From 9eeccbf9a5273f23f66c22ca9c9d9042f7ff77d5 Mon Sep 17 00:00:00 2001
From: drbh <david.richard.holtz@gmail.com>
Date: Mon, 28 Apr 2025 13:44:37 +0000
Subject: [PATCH] fix: improve processor logic and refactor

---
 router/src/server.rs                          |   1 -
 router/src/validation.rs                      |  59 ++++++--
 .../utils/logits_process.py                   | 138 ++++++++----------
 server/text_generation_server/utils/tokens.py |  13 +-
 4 files changed, 110 insertions(+), 101 deletions(-)
diff --git a/router/src/server.rs b/router/src/server.rs
index 4f9fdc87..42bfeb7c 100644
--- a/router/src/server.rs
+++ b/router/src/server.rs
@@ -1192,7 +1192,6 @@ pub(crate) async fn chat_completions(
     let (generate_request, using_tools): (GenerateRequest, bool) =
         chat.clone().try_into_generate(&infer)?;
     span.record("parameters", format!("{:?}", generate_request.parameters));
-    println!("ChatRequest: {:#?}", generate_request);
     let logprobs = logprobs.unwrap_or_default();
 
     // extract model id from request if specified
diff --git a/router/src/validation.rs b/router/src/validation.rs
index 6379b145..bda19224 100644
--- a/router/src/validation.rs
+++ b/router/src/validation.rs
@@ -34,6 +34,7 @@ pub struct Validation {
     max_input_length: usize,
     max_total_tokens: usize,
     disable_grammar_support: bool,
+    vocab_size: u32,
     /// Channel to communicate with the background tokenization task
     sender: mpsc::UnboundedSender<TokenizerRequest>,
 }
@@ -88,6 +89,19 @@ impl Validation {
             validation_sender
         };
 
+        let vocab_size = match &tokenizer {
+            Tokenizer::Python { tokenizer_name, .. } => {
+                warn!(
+                    "Tokenizer {} is not supported for validation",
+                    tokenizer_name
+                );
+                0
+            }
+            Tokenizer::Rust(tokenizer) => tokenizer.get_vocab_size(false),
+        }
+        .try_into()
+        .unwrap_or(0);
+
         Self {
             max_best_of,
             sender,
@@ -96,6 +110,7 @@ impl Validation {
             max_input_length,
             max_total_tokens,
             disable_grammar_support,
+            vocab_size,
         }
     }
 
@@ -409,6 +424,35 @@ impl Validation {
             None => None,
         };
 
+        let logit_bias = match &request.parameters.logit_bias {
+            Some(bias) if !bias.is_empty() => {
+                for (token_str, _) in bias.iter() {
+                    let token_id = token_str.parse::<u32>().map_err(|_| {
+                        ValidationError::LogitBiasInvalid(format!(
+                            "Token ID {} is not a valid number.",
+                            token_str
+                        ))
+                    })?;
+
+                    if token_id >= self.vocab_size {
+                        return Err(ValidationError::LogitBiasInvalid(format!(
+                            "Token ID {} is out of range.
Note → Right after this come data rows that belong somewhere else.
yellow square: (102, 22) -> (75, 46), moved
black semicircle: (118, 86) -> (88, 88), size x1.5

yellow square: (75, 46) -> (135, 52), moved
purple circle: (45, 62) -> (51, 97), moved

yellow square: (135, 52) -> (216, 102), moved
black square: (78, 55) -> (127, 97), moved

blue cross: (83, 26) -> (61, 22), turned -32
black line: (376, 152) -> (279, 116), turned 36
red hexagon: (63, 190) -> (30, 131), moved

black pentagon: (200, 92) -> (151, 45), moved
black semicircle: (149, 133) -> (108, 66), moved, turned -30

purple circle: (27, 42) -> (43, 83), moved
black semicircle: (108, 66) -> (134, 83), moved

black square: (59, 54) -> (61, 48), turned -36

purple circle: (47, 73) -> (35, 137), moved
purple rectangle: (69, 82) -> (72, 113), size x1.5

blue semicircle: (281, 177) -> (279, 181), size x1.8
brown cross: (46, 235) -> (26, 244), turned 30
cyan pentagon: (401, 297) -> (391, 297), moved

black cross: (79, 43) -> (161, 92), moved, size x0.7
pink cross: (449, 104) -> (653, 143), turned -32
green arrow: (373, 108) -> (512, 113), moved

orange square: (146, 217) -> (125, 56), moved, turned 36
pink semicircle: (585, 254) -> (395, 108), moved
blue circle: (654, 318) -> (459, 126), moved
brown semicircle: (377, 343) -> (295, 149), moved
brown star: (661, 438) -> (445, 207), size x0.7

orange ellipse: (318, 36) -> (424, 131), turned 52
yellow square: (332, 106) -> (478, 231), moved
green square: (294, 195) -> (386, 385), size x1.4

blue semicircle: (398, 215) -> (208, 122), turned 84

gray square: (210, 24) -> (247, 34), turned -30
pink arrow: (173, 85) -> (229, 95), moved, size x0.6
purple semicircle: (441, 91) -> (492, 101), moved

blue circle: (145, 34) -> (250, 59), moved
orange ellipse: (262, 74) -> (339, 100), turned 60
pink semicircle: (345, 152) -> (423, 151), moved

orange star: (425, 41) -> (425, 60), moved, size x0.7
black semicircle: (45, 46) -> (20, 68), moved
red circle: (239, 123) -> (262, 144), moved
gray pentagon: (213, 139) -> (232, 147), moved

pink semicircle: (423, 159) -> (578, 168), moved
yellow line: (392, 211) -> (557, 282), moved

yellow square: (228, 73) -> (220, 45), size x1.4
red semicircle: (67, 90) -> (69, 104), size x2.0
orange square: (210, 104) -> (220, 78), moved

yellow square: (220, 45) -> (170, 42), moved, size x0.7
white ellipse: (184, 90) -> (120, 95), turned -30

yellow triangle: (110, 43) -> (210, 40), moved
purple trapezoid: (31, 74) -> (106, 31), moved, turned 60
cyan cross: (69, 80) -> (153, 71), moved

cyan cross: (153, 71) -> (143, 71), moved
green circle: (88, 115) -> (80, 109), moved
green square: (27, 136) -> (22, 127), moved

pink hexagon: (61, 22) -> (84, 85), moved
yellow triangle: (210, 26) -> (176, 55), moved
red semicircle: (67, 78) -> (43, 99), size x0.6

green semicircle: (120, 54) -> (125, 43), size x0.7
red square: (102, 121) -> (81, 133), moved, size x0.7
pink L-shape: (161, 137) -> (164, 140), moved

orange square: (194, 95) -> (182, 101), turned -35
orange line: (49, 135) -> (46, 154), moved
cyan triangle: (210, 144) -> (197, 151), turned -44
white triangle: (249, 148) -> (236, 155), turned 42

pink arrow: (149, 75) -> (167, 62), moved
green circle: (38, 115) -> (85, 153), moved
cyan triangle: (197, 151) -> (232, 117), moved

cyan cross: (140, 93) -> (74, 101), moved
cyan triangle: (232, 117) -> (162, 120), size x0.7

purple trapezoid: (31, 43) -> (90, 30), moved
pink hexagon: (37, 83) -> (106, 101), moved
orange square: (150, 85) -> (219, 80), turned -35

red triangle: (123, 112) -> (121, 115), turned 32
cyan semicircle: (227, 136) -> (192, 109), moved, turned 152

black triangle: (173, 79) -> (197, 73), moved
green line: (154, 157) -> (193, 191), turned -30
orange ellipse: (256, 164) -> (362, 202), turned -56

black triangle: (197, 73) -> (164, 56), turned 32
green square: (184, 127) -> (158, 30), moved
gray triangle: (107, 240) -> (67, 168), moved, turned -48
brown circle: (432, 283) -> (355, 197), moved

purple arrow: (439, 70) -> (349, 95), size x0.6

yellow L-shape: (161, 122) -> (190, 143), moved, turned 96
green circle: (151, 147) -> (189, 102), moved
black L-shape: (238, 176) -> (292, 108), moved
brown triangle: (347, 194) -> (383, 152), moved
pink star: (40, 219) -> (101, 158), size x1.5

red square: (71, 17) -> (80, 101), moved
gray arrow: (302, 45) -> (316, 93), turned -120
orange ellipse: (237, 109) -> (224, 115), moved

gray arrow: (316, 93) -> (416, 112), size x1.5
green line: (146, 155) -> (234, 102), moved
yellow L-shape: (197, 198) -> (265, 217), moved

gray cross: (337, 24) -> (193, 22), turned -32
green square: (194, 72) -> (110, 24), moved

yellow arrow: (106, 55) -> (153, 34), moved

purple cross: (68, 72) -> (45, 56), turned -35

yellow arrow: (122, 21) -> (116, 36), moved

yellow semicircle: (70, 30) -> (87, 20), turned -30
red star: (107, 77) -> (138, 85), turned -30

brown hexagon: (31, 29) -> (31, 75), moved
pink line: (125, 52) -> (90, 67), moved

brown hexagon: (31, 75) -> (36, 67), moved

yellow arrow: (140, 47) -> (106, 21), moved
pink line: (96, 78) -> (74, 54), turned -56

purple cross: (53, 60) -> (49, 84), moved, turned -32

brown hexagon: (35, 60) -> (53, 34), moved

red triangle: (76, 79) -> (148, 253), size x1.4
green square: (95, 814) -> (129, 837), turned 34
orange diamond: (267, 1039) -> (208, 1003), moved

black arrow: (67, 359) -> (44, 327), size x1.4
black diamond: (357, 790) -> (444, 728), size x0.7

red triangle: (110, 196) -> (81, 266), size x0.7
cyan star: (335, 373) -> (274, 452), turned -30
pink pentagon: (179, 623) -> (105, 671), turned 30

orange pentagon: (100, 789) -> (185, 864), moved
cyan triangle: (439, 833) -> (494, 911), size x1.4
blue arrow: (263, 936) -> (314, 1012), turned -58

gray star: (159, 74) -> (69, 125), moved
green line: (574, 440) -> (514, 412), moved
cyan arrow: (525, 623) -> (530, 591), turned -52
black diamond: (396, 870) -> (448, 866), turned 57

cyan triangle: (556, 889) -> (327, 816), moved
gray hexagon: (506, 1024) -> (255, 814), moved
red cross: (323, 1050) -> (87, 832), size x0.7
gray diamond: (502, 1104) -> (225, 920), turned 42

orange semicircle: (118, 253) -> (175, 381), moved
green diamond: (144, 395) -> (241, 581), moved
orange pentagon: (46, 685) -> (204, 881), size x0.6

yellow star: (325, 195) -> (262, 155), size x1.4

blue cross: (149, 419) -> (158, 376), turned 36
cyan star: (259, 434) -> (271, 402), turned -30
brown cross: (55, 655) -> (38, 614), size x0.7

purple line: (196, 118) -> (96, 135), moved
Must be between 0 and {}.",
+                            token_id,
+                            self.vocab_size - 1
+                        )));
+                    }
+                }
+
+                // Transform into the required format
+                Some(
+                    bias.iter()
+                        .map(|(k, v)| (k.parse::<u32>().unwrap(), *v as f32))
+                        .collect(),
+                )
+            }
+            _ => None,
+        };
+
         let parameters = ValidParameters {
             temperature,
             repetition_penalty,
@@ -420,18 +464,7 @@ impl Validation {
             seed,
             watermark,
             grammar,
-            logit_bias: Some(
-                request
-                    .parameters
-                    .logit_bias
-                    .iter()
-                    .flat_map(|bias| {
-                        bias.iter()
-                            .map(|(k, v)| (k.parse::<u32>().unwrap(), *v as f32))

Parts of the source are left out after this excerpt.